Por Fabíola Mancilha Junqueira
Museus, teatros e casas de show ficaram impedidos de receber o público por vários meses desde o início da pandemia. Além de instaurar uma crise econômica no setor, a população se viu privada de opções de lazer, acesso à cultura e contato com o conhecimento proporcionado pelas exposições.
Doutorando e mestre pelo Programa de Pós-Graduação em Museologia e Patrimônio da Universidade Federal do Estado do Rio de Janeiro (Unirio), André Fabrício Silva comenta sobre o impacto do desemprego e a necessidade de repensar formas de contato com a população. “Quando analisamos as limitações de visitação do ponto de vista do público, talvez a consequência mais direta seja exatamente a perda do contato com as instituições culturais. Uma vez que as visitas aos museus permitem que o público tenha uma experiência transformadora, isso se perde com esse distanciamento”, diz. O pesquisador reflete sobre o tema no artigo “Pandemia, museu e virtualidade: a experiência museológica no “novo normal” e a ressignificação museal no ambiente virtual”, publicado revista Museus.
A pressão por medidas protetivas econômicas que subsidiassem a classe artística nesse período de contato restrito resultou na Lei Aldir Blanc, que garantiu recursos financeiros distribuídos a partir de setembro de 2020. Ainda assim, o impacto econômico sobre o setor foi preocupante. “Para os museus que funcionam em um espaço físico, o impacto foi a própria perda do público que, em muitos casos, por meio do pagamento de entradas e venda de produtos nas lojas, garantiam recursos para manter o funcionamento. Isso afetou diretamente o quadro de funcionários”, diz Andre.
“Praticamente 60% das instituições museológicas que possuem gestão mista, pensando na realidade da América Latina, tiveram que renunciar a parte de seus funcionários. Os mais afetados com demissão, suspensão ou readequação de contratos foram os responsáveis por visitas guiadas, mediações e ações educativas realizadas por serviço terceirizado nas exposições, lojas e cafeterias”, completa Andre. O dado foi divulgado pelo Observatório Ibero-Americano de Museus no repositório sobre a covid-19, onde estão disponíveis informações sobre o impacto da pandemia no ecossistema museus, bem como protocolos de abertura, medidas de apoio governamental ao setor, além de documentos e oferta de cursos.
Em decorrência da impossibilidade de visitação ao longo dos anos de 2020 e 2021, alternativas foram criadas para viabilizar o contato do público com a arte e a cultura. A disponibilização de acervos de museus e bibliotecas em ambiente virtual, processo que já havia começado em algumas instituições, teve de ser acelerada. A oferta de shows e espetáculos em lives pelas plataformas de redes sociais ganhou espaço nesse novo cenário.
Valéria Picolli, doutora em arquitetura e urbanismo pela USP e curadora-chefe da Pinacoteca do Estado de São Paulo, comenta que foi necessário providenciar medidas alternativas de contato com o público, migrando parte da sua programação para o ambiente virtual. “A Pinacoteca foi a primeira a iniciar um programa de postagens diárias sobre o acervo, que denominamos #pinadecasa. E também a propor semanalmente conversas com artistas, visitas virtuais a exposições, falas sobre os bastidores do museu, podcasts. Esse material está armazenado no Instagram do museu. Lançamos ainda uma exposição virtual de vídeos, que qualquer um podia assistir de casa.”, comenta Valéria.

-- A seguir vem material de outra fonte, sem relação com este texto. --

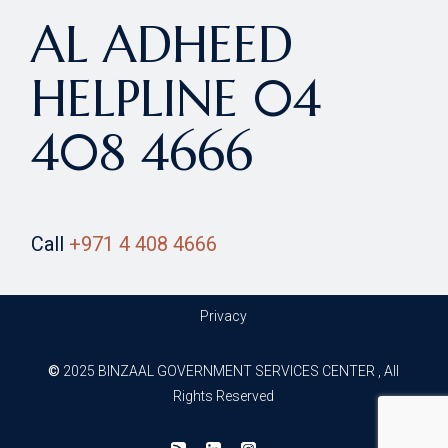
AL ADHEED
HELPLINE 04
408 4666
Call
‎+971 4 408 4666
Privacy
©
2025 BINZAAL GOVERNMENT SERVICES CENTER , All
Rights Reserved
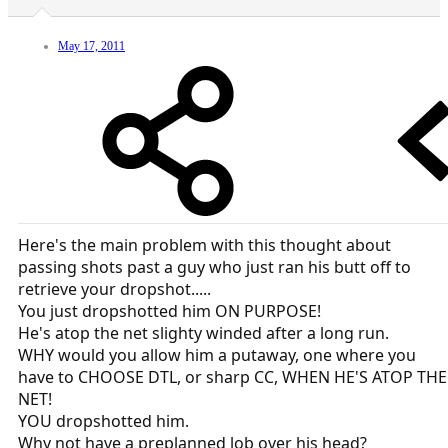
May 17, 2011
Here's the main problem with this thought about
passing shots past a guy who just ran his butt off to
retrieve your dropshot.....
You just dropshotted him ON PURPOSE!
He's atop the net slighty winded after a long run.
WHY would you allow him a putaway, one where you
have to CHOOSE DTL, or sharp CC, WHEN HE'S ATOP THE
NET!
YOU dropshotted him.
Why not have a preplanned lob over his head?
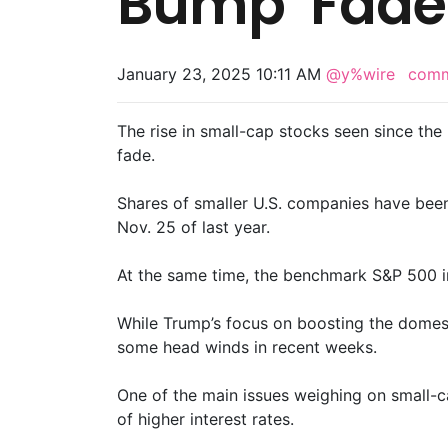
Bump’ Fade
January 23, 2025 10:11 AM
@y%wire
com
The rise in small-cap stocks seen since the
fade.
Shares of smaller U.S. companies have bee
Nov. 25 of last year.
At the same time, the benchmark S&P 500 in
While Trump’s focus on boosting the domest
some head winds in recent weeks.
One of the main issues weighing on small-cap
of higher interest rates.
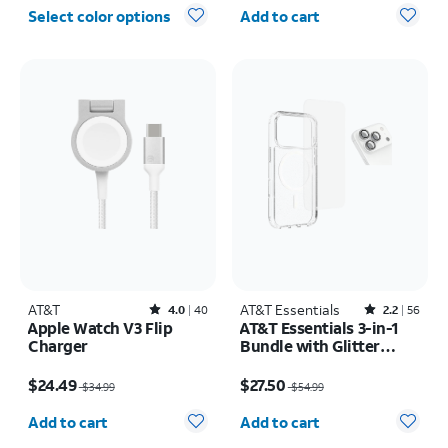
Quantity selected: 0
Select color options
Add to cart
AT&T
Rated4out of 5 stars with40reviews
AT&T Essentials
Rated2.2out of 5 stars with56reviews
4.0
40
2.2
56
Apple Watch V3 Flip
AT&T Essentials 3-in-1
Charger
Bundle with Glitter
MagSafe and Case
Price was $34.99, now $24.49
Price was $54.99, now $27.50
Camera Protector -
$24.49
$27.50
$34.99
$54.99
Screen Protector -
Quantity selected: 0
Quantity selected: 0
iPhone 17 Pro Max
Add to cart
Add to cart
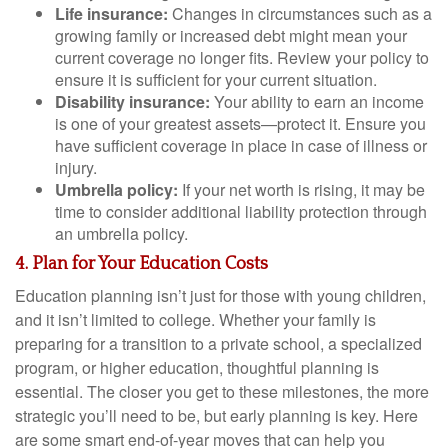
Life insurance:
Changes in circumstances such as a
growing family or increased debt might mean your
current coverage no longer fits. Review your policy to
ensure it is sufficient for your current situation.
Disability insurance:
Your ability to earn an income
is one of your greatest assets—protect it. Ensure you
have sufficient coverage in place in case of illness or
injury.
Umbrella policy:
If your net worth is rising, it may be
time to consider additional liability protection through
an umbrella policy.
4. Plan for Your Education Costs
Education planning isn’t just for those with young children,
and it isn’t limited to college. Whether your family is
preparing for a transition to a private school, a specialized
program, or higher education, thoughtful planning is
essential. The closer you get to these milestones, the more
strategic you’ll need to be, but early planning is key. Here
are some smart end-of-year moves that can help you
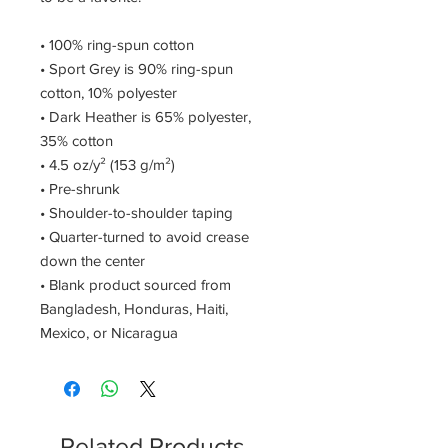
• 100% ring-spun cotton 
• Sport Grey is 90% ring-spun 
cotton, 10% polyester 
• Dark Heather is 65% polyester, 
35% cotton 
• 4.5 oz/y² (153 g/m²) 
• Pre-shrunk 
• Shoulder-to-shoulder taping 
• Quarter-turned to avoid crease 
down the center 
• Blank product sourced from 
Bangladesh, Honduras, Haiti, 
Mexico, or Nicaragua
Related Products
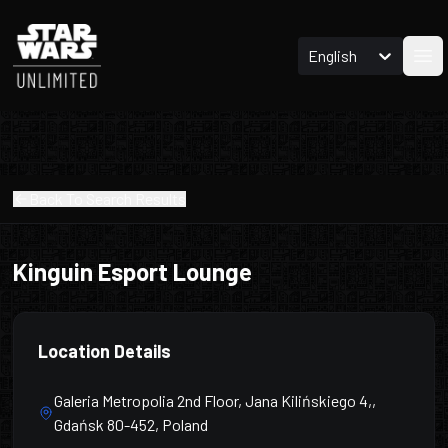
English
Ope
Back To Search Results
Kinguin Esport Lounge
Location Details
Galeria Metropolia 2nd Floor, Jana Kilińskiego 4,,
Gdańsk 80-452, Poland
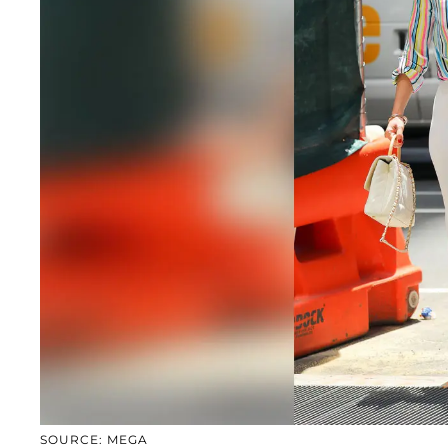
SOURCE: MEGA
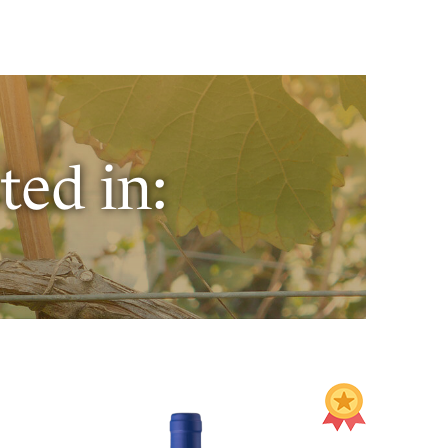
ted in:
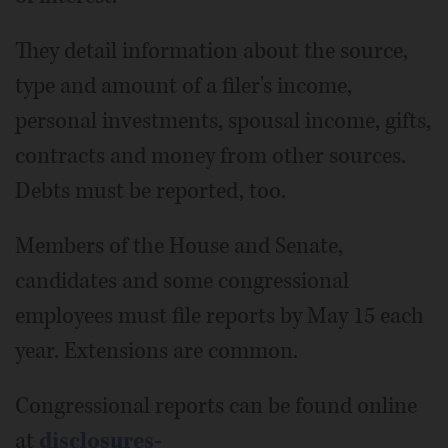
They detail information about the source,
type and amount of a filer's income,
personal investments, spousal income, gifts,
contracts and money from other sources.
Debts must be reported, too.
Members of the House and Senate,
candidates and some congressional
employees must file reports by May 15 each
year. Extensions are common.
Congressional reports can be found online
at
disclosures-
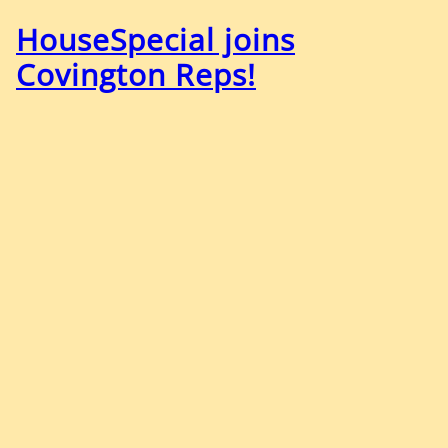
HouseSpecial joins
Covington Reps!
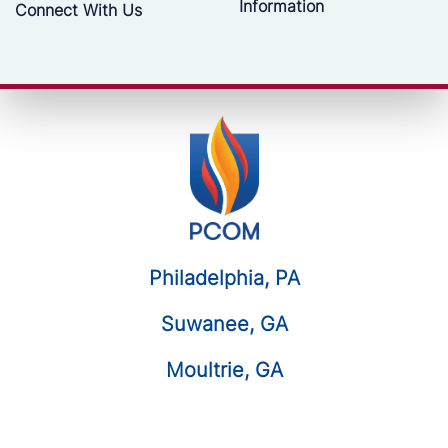
Information
Connect With Us
Philadelphia, PA
Suwanee, GA
Moultrie, GA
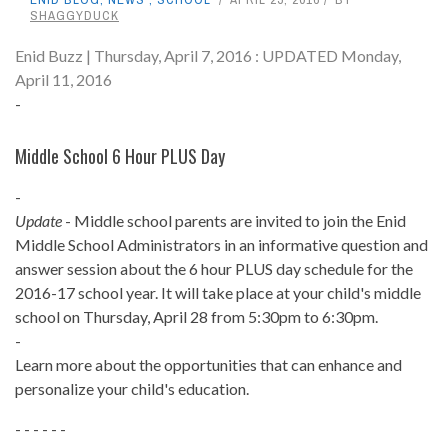
SHAGGYDUCK
Enid Buzz | Thursday, April 7, 2016 : UPDATED Monday,
April 11, 2016
-
Middle School 6 Hour PLUS Day
-
Update
- Middle school parents are invited to join the Enid
Middle School Administrators in an informative question and
answer session about the 6 hour PLUS day schedule for the
2016-17 school year. It will take place at your child's middle
school on Thursday, April 28 from 5:30pm to 6:30pm.
-
Learn more about the opportunities that can enhance and
personalize your child's education.
- - - - - -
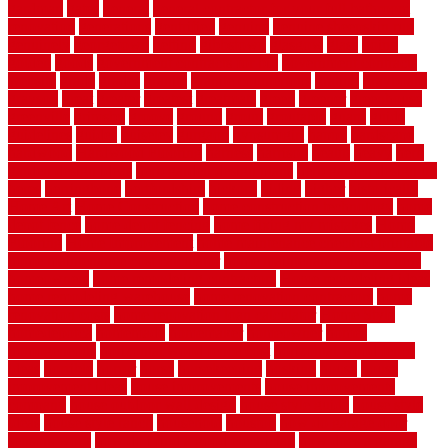
gardman
gates
general
general contractor for your full bathroom
renovation
generations
gentrified
genuine
genuine sheepskin rug
genuinely
georgetown
getting
gibbstown
glasgow
glass
going
golden
goods
government contracts for bid
government contracts
website
grade
grades
granite
granite countertops
grating
grayboard
grayson
great
greater
greatest
greatmats
green
greener
greenhouse
greenville
grimsby
groove
ground
group
groutable
guard
guide
guidelines
guides
guiseley
gurgaon
gypsumgirl
happy
hardscape
hardwood
Hardwood Flooring
harness
harrison
health
heavy
herb
garden design ideas
herb garden design plans
herb garden design uk
heres
herringbone
hertfordshire
hickory
hiding
higher
historically
Home Art
Home Construction
home construction technology
home
depot fence
home depot fencing
home fixing my mistakes
Home
Flooring
Home Improvement
home maintenance checklist printable
home maintenance cost calculator
home maintenance tips for new
homeowners
home remodeling contractors
Home remodeling ideas
home remodeling warehouse
home renovation contractors
home
renovation costs
home renovation loan calculator
Home Style
homedepotca
homemade
homemaker
homeowner
homes
homogeneous
horizontal wood fence cost
horizontal wood fence
ideas
horrible
horror
horse
horsekeeping
hosking
house
house
improvement ideas
house improvements
house improvements
company
house outdoor wall design
house style guide
house style
ideas
house style ranch
household
houston
how do garage door
sensors work
how do i find a good electrician
how does a garage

“Tivemos que, muito rapidamente, pensar em estratégias para manter o público de alguma forma em contato com o museu. As equipes de educadores e de atendentes de sala, que são equipes grandes, tiveram que ser desviadas para outras funções. A direção da Pinacoteca se empenhou com muito afinco para evitar demissões. Foi uma reação em cadeia. Uma consequência importante foi o impacto financeiro. A programação do museu depende de captação de recursos via Lei Rouanet, com contrapartida de visibilidade do patrocinador. Com o museu fechado, obviamente a contrapartida se tornou inviável e os patrocinadores se tornaram mais reticentes”, destaca Valeria.

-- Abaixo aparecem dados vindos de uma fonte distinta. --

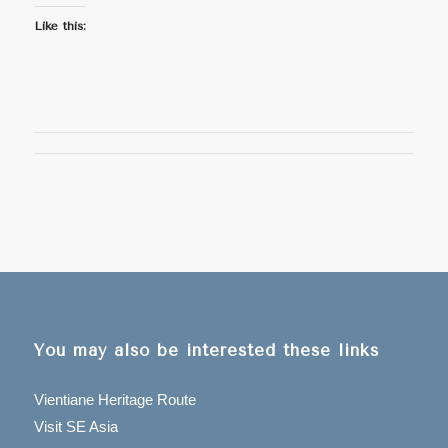
Like this:
You may also be interested these links
Vientiane Heritage Route
Visit SE Asia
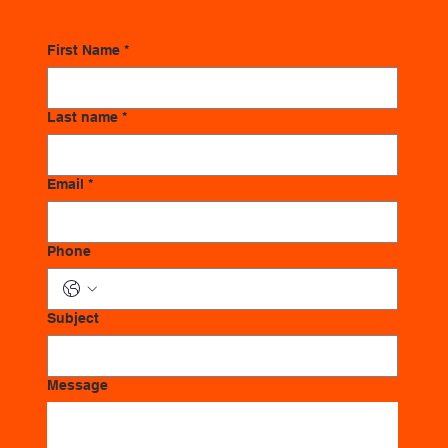
First Name
*
Last name
*
Email
*
Phone
Subject
Message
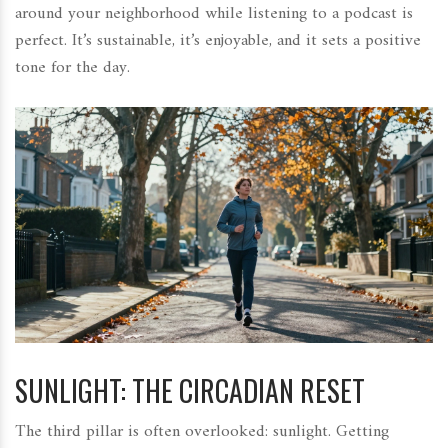
around your neighborhood while listening to a podcast is
perfect. It’s sustainable, it’s enjoyable, and it sets a positive
tone for the day.
SUNLIGHT: THE CIRCADIAN RESET
The third pillar is often overlooked: sunlight. Getting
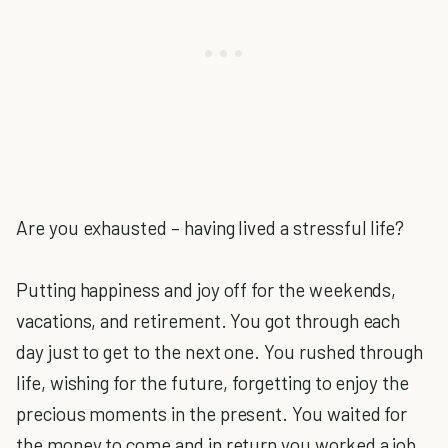
Are you exhausted – having lived a stressful life?
Putting happiness and joy off for the weekends,
vacations, and retirement. You got through each
day just to get to the next one. You rushed through
life, wishing for the future, forgetting to enjoy the
precious moments in the present. You waited for
the money to come and in return you worked a job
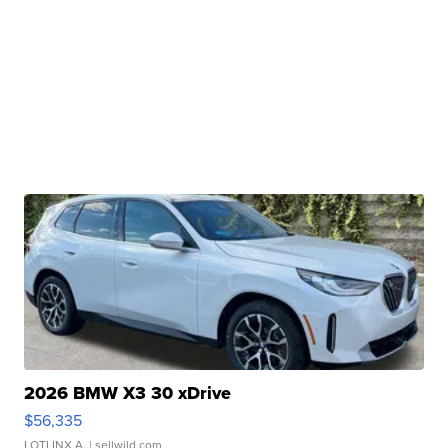
2026 BMW X3 30 xDrive
$56,335
LOTLINX A.
| sellwild.com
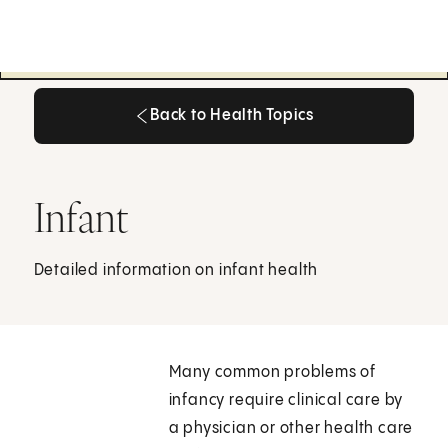
Back to Health Topics
Back to Health Topics
Infant
Detailed information on infant health
Many common problems of
infancy require clinical care by
a physician or other health care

Com o avanço da vacinação, as medidas restritivas de circulação se abrandaram e o setor cultural voltou a abrir as portas. Em São Paulo, o Museu da Língua Portuguesa reabriu ao público em julho, após anos de intensos trabalhos para a reconstrução necessária em decorrência do incêndio ocorrido em 2015. Com uma exposição baseada em relatos de imigrantes em cartaz atualmente, Marina Toledo, coordenadora do Núcleo Educativo do museu, comenta o retorno da visitação. “As pessoas ficam muito tocadas, o sensível está à flor da pele. Temos visto muito isso”, diz.
Fabíola Mancilha Junqueira é formada em psicologia (FMU), com mestrado em psicologia clínica (PUCSP). Aluna da especialização em jornalismo científico (Labjor/Unicamp).